Il faut s'attendre à tout quand le jury du Renaudot n'est pas trop certain de ce qu'il veut faire. David Diop écarté du Goncourt, on aurait trouvé tout naturel de le voir récupéré par le Renaudot, mais non. Philippe Lançon couronné par le Femina, on croyait que le Renaudot allait faire silence sur son cas, mais non, non plus: un Prix spécial a été décerné au Lambeau, pourquoi pas?
La connotation Charlie Hebdo est forte cette année puisque les jurés sont allés rechercher, dans une sélection antérieure, le livre de Valérie Manteau qu'ils avaient écarté ensuite. Le sillon (Le Tripode) est donc l'inattendu lauréat 2018. Comme je ne l'ai pas lu et que je n'ai pas le livre, je ne vous en dirai rien. Sinon que la présence de Charlie Hebdo aura été forte cette année: Valérie Manteau y avait travaillé de 2009 à 2013 - avant les faits tragiques qui constituent le début du livre de Philippe Lançon, donc. Mais comment ne pas penser à ce rapprochement?
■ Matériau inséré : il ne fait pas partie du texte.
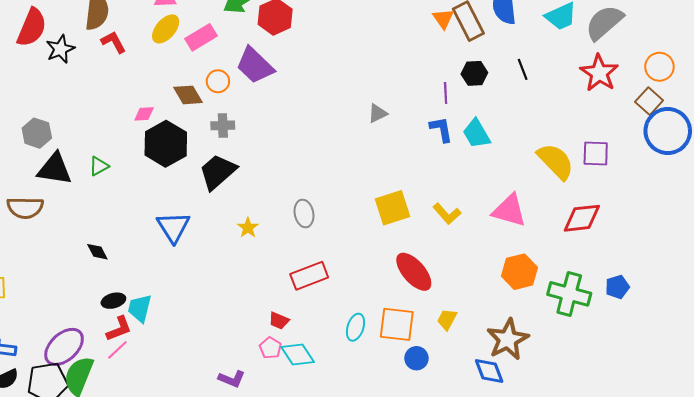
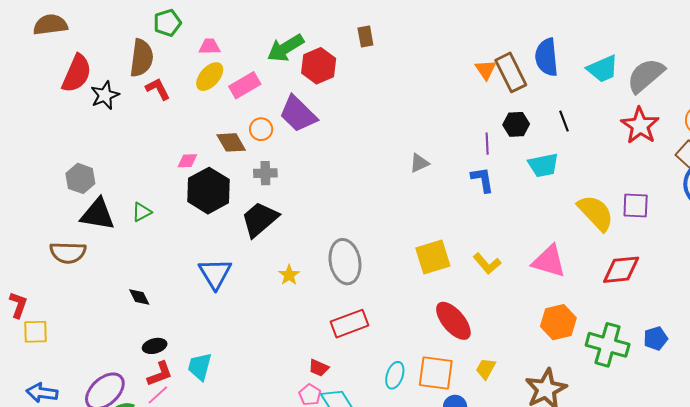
cyan trapezoid: (477, 134) -> (543, 165), moved, turned -72
gray ellipse: (304, 213) -> (345, 262), size x1.6
cyan trapezoid: (140, 308) -> (200, 367), moved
Un Renaudot poche a aussi été attribué à Salim Bachi pour Dieu, Allah, moi et les autres (Folio).
Le Renaudot essai me réjouit puisqu'il couronne le très beau livre qu'Olivia de Lamberterie a consacré à son frère Alex, mort il y a trois ans. Je vous offre donc l'article-entretien que j'avais donné au Soir.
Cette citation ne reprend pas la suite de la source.